Embedding Rust Values in Lisp

Speeding up Emacs is one of the goals of dynamic modules. Too many back-and-forth conversions between Rust's data structures and Lisp's can defeat the purpose. The solution to this is embedding Rust data structures in opaque user-ptr Lisp objects.

If a type implements Transfer, its heap-allocated (Box-wrapped) values can be moved into the Lisp runtime, where the GC will become its owner.

Lisp code sees these as opaque "embedded user pointers", whose printed representation is something like #<user-ptr ptr=0x102e10b60 finalizer=0x103c9c390>. For these values to be useful, a Rust module needs to export additional functions to manipulate them.

Since these values are owned by the GC, Rust code can only safely access them through immutable references. Therefore, interior mutability is usually needed. As a result, Transfer is implemented for the smart pointer types RefCell, Mutex, RwLock, Rc, and Arc.

To return an embedded value, a function needs to be exported with a user_ptr option:

  • user_ptr: Embedding through a RefCell. This is suitable for common use cases, where module functions can borrow the underlying data back for read/write. It is safe because Lisp threads are subjected to the GIL. BorrowError/BorrowMutError may be signaled at runtime, depending on how module functions call back into the Lisp runtime.
  • user_ptr(rwlock), user_ptr(mutex): Embedding through a RwLock/Mutex. This is suitable for sharing data between module functions (on Lisp threads, with Env access) and pure Rust code (on background threads, without access to an Env).
  • user_ptr(direct): Embedding a Transfer value directly. This is suitable for immutable data that will only be read back (not written to) by module functions (writing requires unsafe access, and is discouraged).
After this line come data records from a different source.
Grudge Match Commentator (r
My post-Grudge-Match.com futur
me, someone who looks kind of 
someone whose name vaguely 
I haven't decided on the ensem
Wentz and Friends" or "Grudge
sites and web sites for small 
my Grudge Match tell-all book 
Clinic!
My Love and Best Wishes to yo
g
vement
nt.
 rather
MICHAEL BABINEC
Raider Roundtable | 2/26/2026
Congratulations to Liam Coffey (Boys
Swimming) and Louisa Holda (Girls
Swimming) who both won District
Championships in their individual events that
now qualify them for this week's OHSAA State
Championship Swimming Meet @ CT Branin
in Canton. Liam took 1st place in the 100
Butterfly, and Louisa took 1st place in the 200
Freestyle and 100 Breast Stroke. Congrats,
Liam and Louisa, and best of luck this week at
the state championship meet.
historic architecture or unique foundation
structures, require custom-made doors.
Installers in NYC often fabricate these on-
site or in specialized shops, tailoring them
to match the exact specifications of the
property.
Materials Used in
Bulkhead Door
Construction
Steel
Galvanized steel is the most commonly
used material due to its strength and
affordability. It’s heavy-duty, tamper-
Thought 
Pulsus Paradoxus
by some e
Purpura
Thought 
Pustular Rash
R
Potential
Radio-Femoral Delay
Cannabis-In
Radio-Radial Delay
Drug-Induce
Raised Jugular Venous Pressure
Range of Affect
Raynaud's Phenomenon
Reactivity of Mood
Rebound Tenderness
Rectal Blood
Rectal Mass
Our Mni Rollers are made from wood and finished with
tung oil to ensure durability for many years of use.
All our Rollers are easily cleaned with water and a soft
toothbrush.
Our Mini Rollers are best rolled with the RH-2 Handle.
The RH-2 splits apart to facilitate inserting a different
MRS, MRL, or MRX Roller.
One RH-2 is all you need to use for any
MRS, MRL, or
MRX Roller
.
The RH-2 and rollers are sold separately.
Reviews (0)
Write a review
As an example, a module that allows Emacs to use Rust's HashMap may look like this:

#![allow(unused)]
fn main() {
use std::collections::HashMap;
use emacs::{defun, Env, Result, Value};

#[emacs::module(name = "rs-hash-map", separator = "/")]
fn init(env: &Env) -> Result<()> {
    type Map = HashMap<String, String>;

    #[defun(user_ptr)]
    fn make() -> Result<Map> {
        Ok(Map::new())
    }

    #[defun]
    fn get(map: &Map, key: String) -> Result<Option<&String>> {
        Ok(map.get(&key))
    }

    #[defun]
    fn set(map: &mut Map, key: String, value: String) -> Result<Option<String>> {
        Ok(map.insert(key,value))
    }

    Ok(())
}
}
(let ((m (rs-hash-map/make)))
  (rs-hash-map/get m "a")     ; -> nil

  (rs-hash-map/set m "a" "1") ; -> nil
  (rs-hash-map/get m "a")     ; -> "1"

  (rs-hash-map/set m "a" "2") ; -> "1"
  (rs-hash-map/get m "a"))    ; -> "2"

Notes:

  • Value.into_rust() has a runtime type check, which fails with the error 'rust-wrong-type-user-ptr if the value is a user-ptr object of a different type.
  • Input parameters with reference types are interpreted as RefCell-embedded user-ptr objects. For other kinds of embedding, you will have to use a Value parameter, and acquire the reference manually, since locking strategy (including deadlock avoidance/detection) should be module-specific.
    #![allow(unused)]
    fn main() {
    use std::sync::RwLock;
    
    #[defun(user_ptr(rwlock))]
    fn make() -> Result<Map> {
        Ok(Map::new())
    }
    
    #[defun]
    fn get(v: Value<'_>, key: String) -> Result<Value<'_>> {
        let lock: &RwLock<Map> = v.into_rust()?;
        let map = lock.try_read().map_err(|_| Error::msg("map is busy"))?;
        map.get(&key).into_lisp(v.env)
    }
    }

Lifetime-constrained Types

When a type is constrained by a (non-static) lifetime, its value cannot be embedded unchanged. Before embedding, the lifetime must be soundly elided. In other words, static ownership must be correctly given up.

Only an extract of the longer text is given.